I know a lot of people either didn’t like this or felt it was underwhelming. I also think the more years we move away from Middlesex, the more we won’t talk about it (a book I love, but imagine won’t hold up years down the line).
In this novel, we find ourselves at Brown in 1982 on the eve of graduation. Madeleine is hungover, expecting her parents, and regretting “something” she did last night, even if it wasn’t technically sex. At breakfast she and her parent see her friend Mitchell, a religious studies major they all know, and ask him to join them for breakfast, even though, as he reminds Madeleine, they are not speaking.

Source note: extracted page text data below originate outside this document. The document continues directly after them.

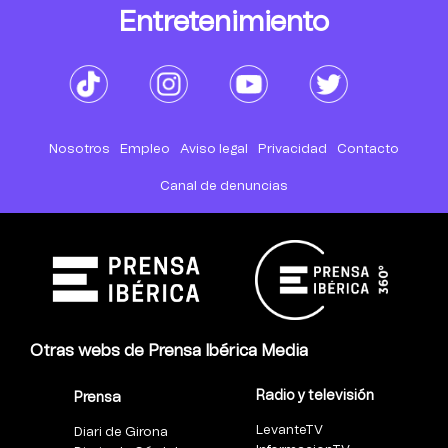
Entretenimiento
Nosotros
Empleo
Aviso legal
Privacidad
Contacto
Canal de denuncias
Otras webs de Prensa Ibérica Media
Radio y televisión
Prensa
LevanteTV
Diari de Girona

The novel moves forward from this moment both moving in time toward the next year or so in the future, while working backward to fill in backstory and gaps. We learn that Madeleine is an English major waiting to here from Yale graduate school. She’s been working on a thesis about the “Marriage Plot” in 19th century novels, and especially whether or not those conventions still work without the clear social and legal necessities of the heroines in those novels (think about the optimistic possibilities for Austen protagonists, but also the tragic consequences for Isabel Archer or Dorothea Brooke, as well as the dangers and traps of divorce in novels like The Age of Innocence or Anna Karenina). If you were guessing that Jeffrey Eugenides is testing Madeleine’s theories with his own novel, well, you got it. This does create some funny disconnect in the novel because that idea here (Jamesian in its execution) is so obvious that it might well rankle the experiences scholarly reader (who will get all the smart guy allusions), but it’s also fascinating to watch a social novel explore an issue, while also telling a compelling story and create rich characters.
I like the novel obviously, and I had fun with it. It’s people with some characters that feel purposely amalgamated from possible real people — Leonard is kind of supposed to be David Foster Wallace, right?